▸ Data shown:
⁂

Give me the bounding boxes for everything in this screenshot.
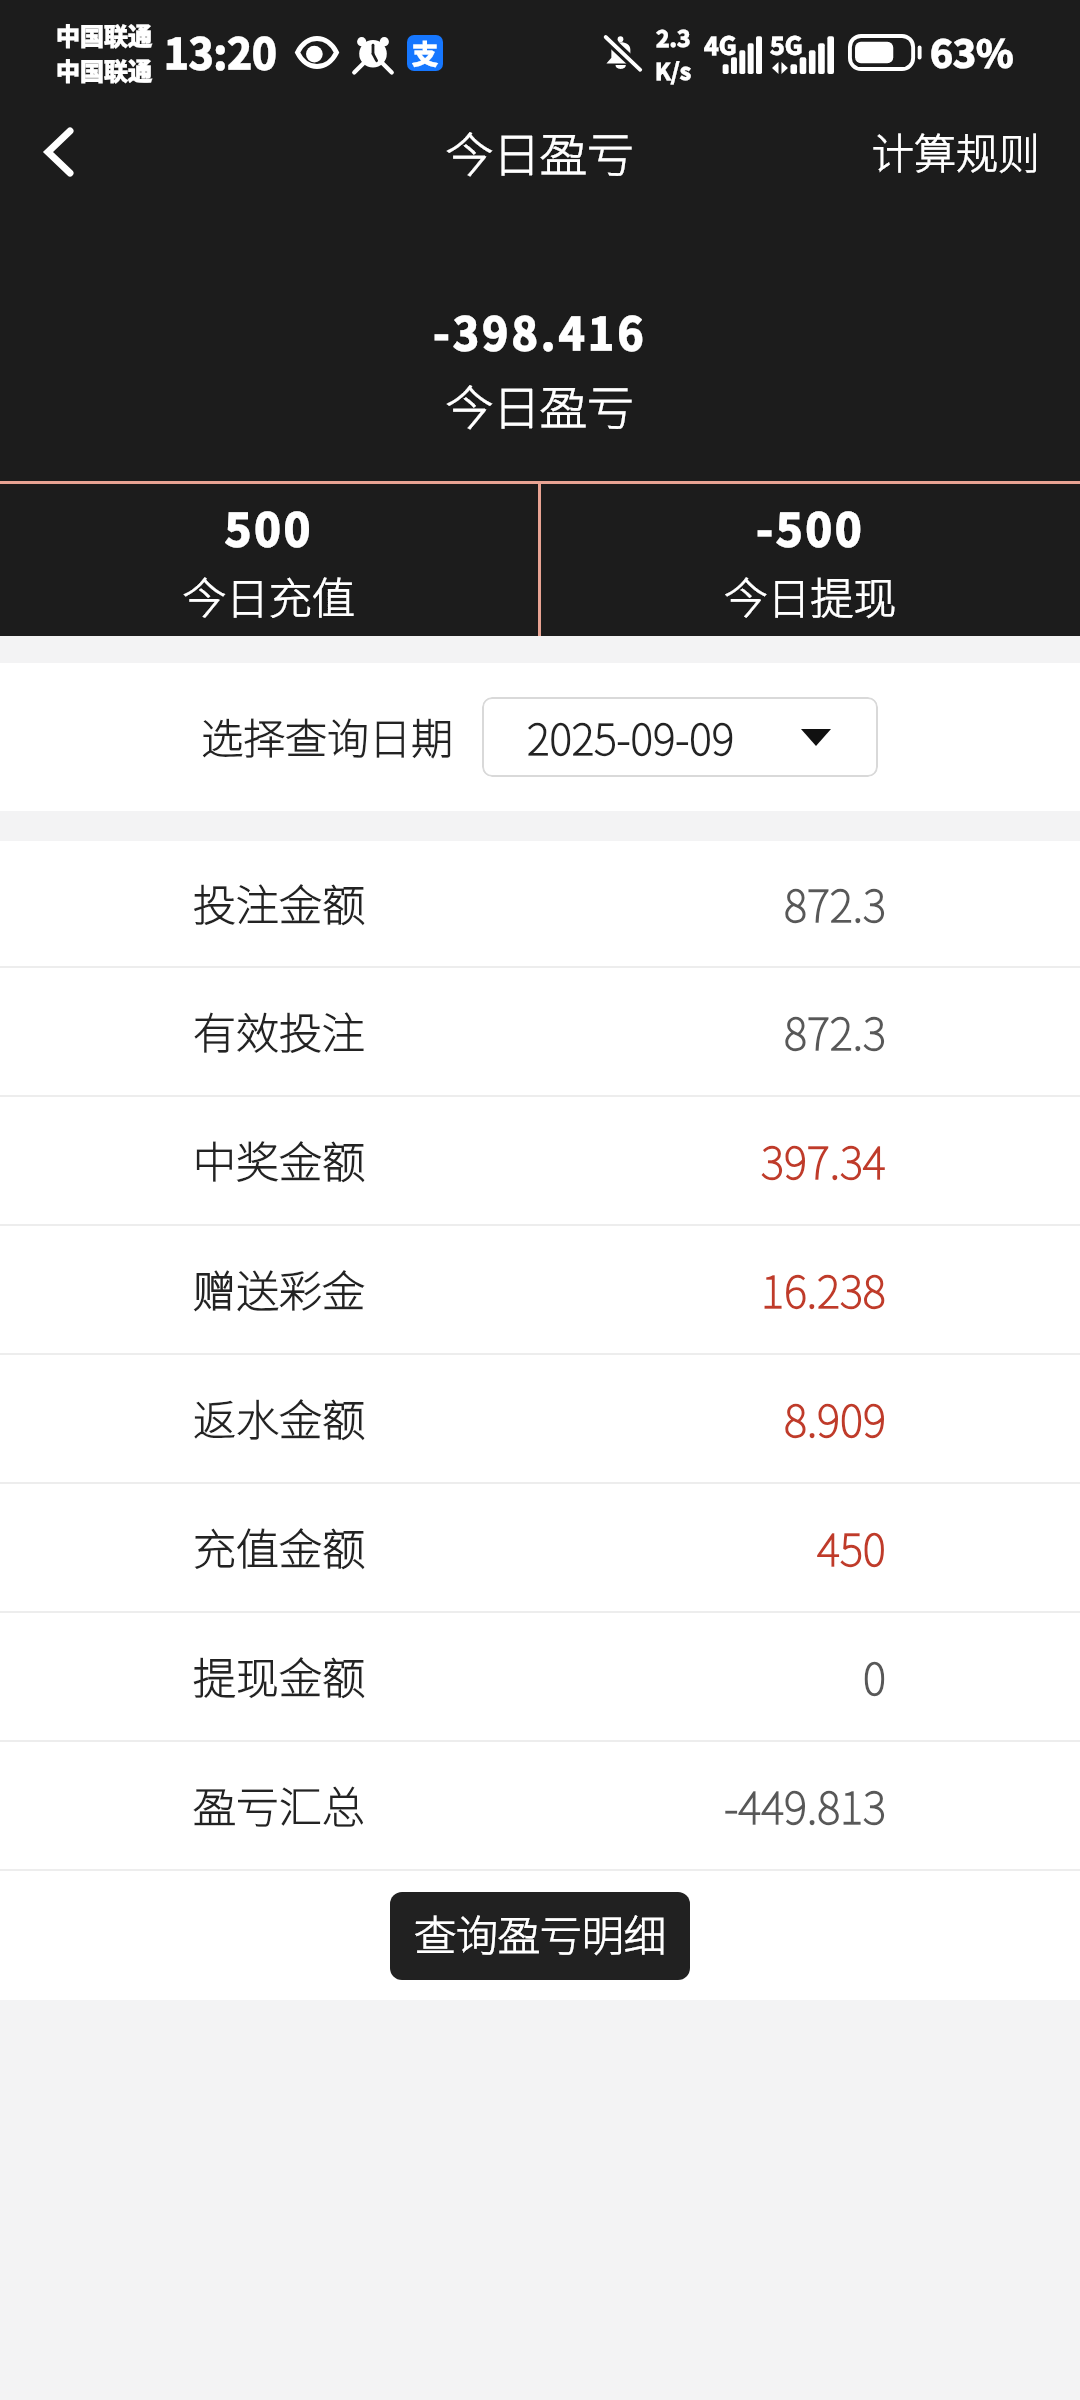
- button[interactable]: 充值金额: [0, 1484, 1080, 1611]
- button[interactable]: -500: [541, 484, 1080, 636]
- staticText: 872.3: [784, 999, 886, 1063]
- button[interactable]: 盈亏汇总: [0, 1742, 1080, 1869]
- staticText: 8.909: [784, 1386, 886, 1450]
- staticText: -398.416: [0, 299, 1080, 363]
- staticText: 返水金额: [193, 1386, 365, 1448]
- staticText: 盈亏汇总: [193, 1773, 365, 1835]
- staticText: -449.813: [724, 1773, 886, 1837]
- staticText: 赠送彩金: [193, 1257, 365, 1319]
- staticText: 中奖金额: [193, 1128, 365, 1190]
- staticText: 4G: [704, 26, 737, 62]
- staticText: 提现金额: [193, 1644, 365, 1706]
- button[interactable]: Back: [18, 105, 100, 200]
- staticText: 充值金额: [193, 1515, 365, 1577]
- staticText: 2025-09-09: [527, 705, 735, 767]
- button[interactable]: 返水金额: [0, 1355, 1080, 1482]
- staticText: 今日充值: [0, 564, 538, 626]
- staticText: 16.238: [761, 1257, 886, 1321]
- staticText: 计算规则: [872, 120, 1041, 181]
- button[interactable]: 投注金额: [0, 841, 1080, 966]
- staticText: K/s: [655, 53, 692, 86]
- button[interactable]: 提现金额: [0, 1613, 1080, 1740]
- staticText: 今日盈亏: [0, 117, 1080, 185]
- staticText: 有效投注: [193, 999, 365, 1061]
- staticText: 中国联通: [56, 17, 152, 52]
- staticText: 872.3: [784, 871, 886, 935]
- button[interactable]: 2025-09-09: [482, 697, 878, 777]
- button[interactable]: 500: [0, 484, 538, 636]
- button[interactable]: 计算规则: [911, 105, 1080, 200]
- staticText: 支: [412, 35, 439, 70]
- button[interactable]: 赠送彩金: [0, 1226, 1080, 1353]
- staticText: 2.3: [656, 20, 691, 53]
- staticText: 13:20: [164, 20, 277, 81]
- staticText: 查询盈亏明细: [414, 1902, 667, 1963]
- staticText: 今日提现: [541, 564, 1080, 626]
- staticText: 450: [817, 1515, 886, 1579]
- staticText: 5G: [770, 26, 803, 62]
- staticText: -500: [541, 494, 1080, 559]
- staticText: 今日盈亏: [0, 370, 1080, 438]
- staticText: 397.34: [761, 1128, 886, 1192]
- button[interactable]: 查询盈亏明细: [390, 1892, 690, 1980]
- staticText: 500: [0, 494, 538, 559]
- button[interactable]: 中奖金额: [0, 1097, 1080, 1224]
- staticText: 投注金额: [193, 871, 365, 933]
- staticText: 中国联通: [56, 52, 152, 87]
- staticText: 0: [863, 1644, 886, 1708]
- button[interactable]: 有效投注: [0, 968, 1080, 1095]
- staticText: 63%: [930, 23, 1014, 79]
- staticText: 选择查询日期: [201, 705, 454, 766]
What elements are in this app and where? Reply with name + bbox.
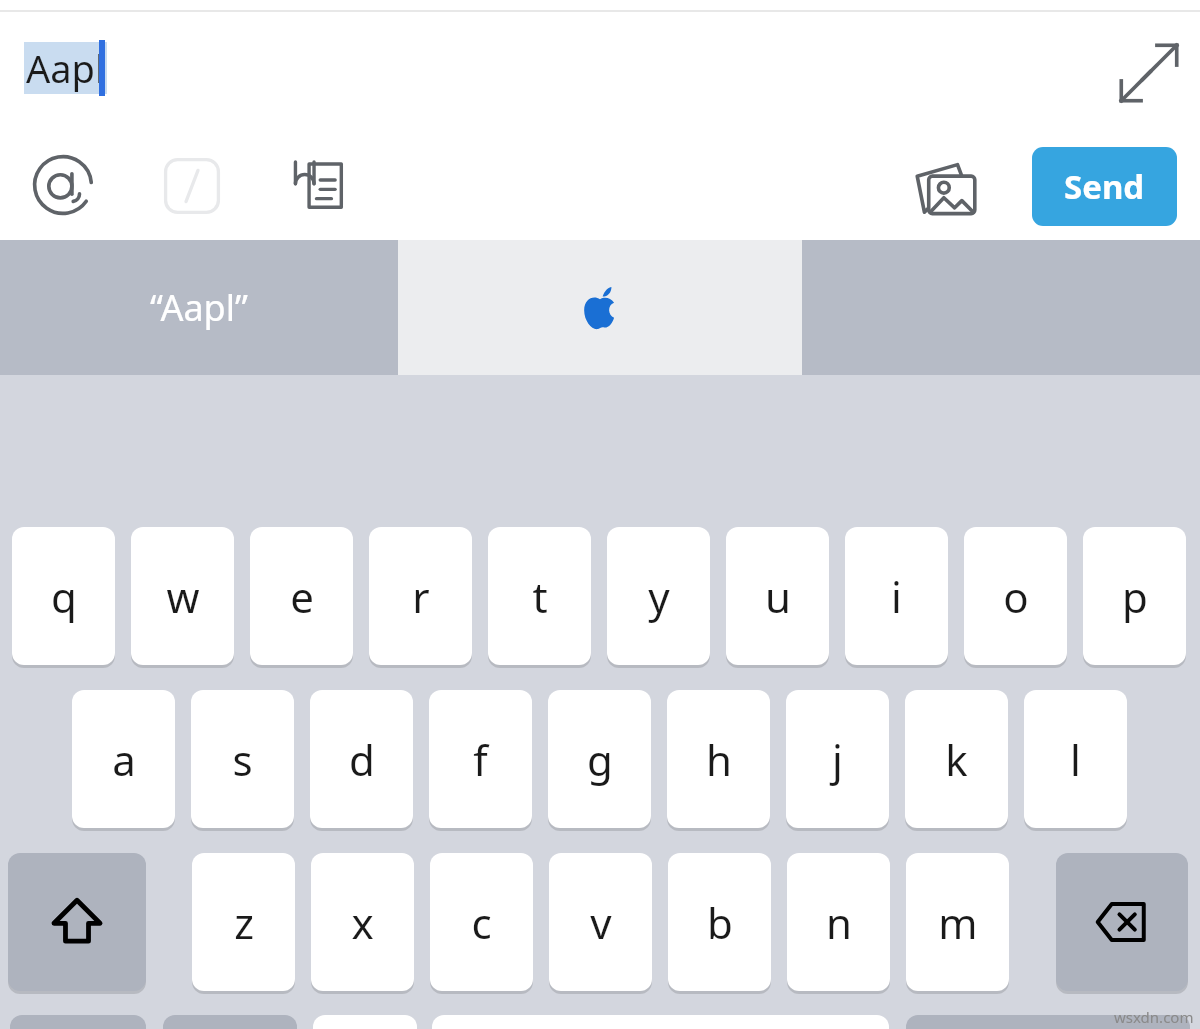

⁂

▸ Task to complete: Omit the pictures, then output every record exactly as given.

▸ Answer section:
Give me the bounding boxes for everything in this screenshot.
- button[interactable]: 充值金额: [0, 1484, 1080, 1611]
- button[interactable]: -500: [541, 484, 1080, 636]
- staticText: 872.3: [784, 999, 886, 1063]
- button[interactable]: 盈亏汇总: [0, 1742, 1080, 1869]
- staticText: 8.909: [784, 1386, 886, 1450]
- staticText: -398.416: [0, 299, 1080, 363]
- staticText: 返水金额: [193, 1386, 365, 1448]
- staticText: 盈亏汇总: [193, 1773, 365, 1835]
- staticText: -449.813: [724, 1773, 886, 1837]
- staticText: 赠送彩金: [193, 1257, 365, 1319]
- staticText: 中奖金额: [193, 1128, 365, 1190]
- staticText: 4G: [704, 26, 737, 62]
- staticText: 提现金额: [193, 1644, 365, 1706]
- button[interactable]: Back: [18, 105, 100, 200]
- staticText: 充值金额: [193, 1515, 365, 1577]
- staticText: 2025-09-09: [527, 705, 735, 767]
- button[interactable]: 返水金额: [0, 1355, 1080, 1482]
- staticText: 今日充值: [0, 564, 538, 626]
- staticText: 16.238: [761, 1257, 886, 1321]
- staticText: 计算规则: [872, 120, 1041, 181]
- button[interactable]: 投注金额: [0, 841, 1080, 966]
- staticText: K/s: [655, 53, 692, 86]
- button[interactable]: 提现金额: [0, 1613, 1080, 1740]
- staticText: 今日盈亏: [0, 117, 1080, 185]
- staticText: 有效投注: [193, 999, 365, 1061]
- staticText: 中国联通: [56, 17, 152, 52]
- staticText: 872.3: [784, 871, 886, 935]
- button[interactable]: 2025-09-09: [482, 697, 878, 777]
- button[interactable]: 500: [0, 484, 538, 636]
- button[interactable]: 计算规则: [911, 105, 1080, 200]
- staticText: 支: [412, 35, 439, 70]
- button[interactable]: 赠送彩金: [0, 1226, 1080, 1353]
- staticText: 2.3: [656, 20, 691, 53]
- staticText: 13:20: [164, 20, 277, 81]
- staticText: 查询盈亏明细: [414, 1902, 667, 1963]
- staticText: 今日提现: [541, 564, 1080, 626]
- staticText: 450: [817, 1515, 886, 1579]
- staticText: 5G: [770, 26, 803, 62]
- staticText: -500: [541, 494, 1080, 559]
- staticText: 今日盈亏: [0, 370, 1080, 438]
- staticText: 397.34: [761, 1128, 886, 1192]
- button[interactable]: 查询盈亏明细: [390, 1892, 690, 1980]
- staticText: 500: [0, 494, 538, 559]
- button[interactable]: 中奖金额: [0, 1097, 1080, 1224]
- staticText: 投注金额: [193, 871, 365, 933]
- staticText: 中国联通: [56, 52, 152, 87]
- staticText: 0: [863, 1644, 886, 1708]
- button[interactable]: 有效投注: [0, 968, 1080, 1095]
- staticText: 63%: [930, 23, 1014, 79]
- staticText: 选择查询日期: [201, 705, 454, 766]
What elements are in this app and where? Reply with name + bbox.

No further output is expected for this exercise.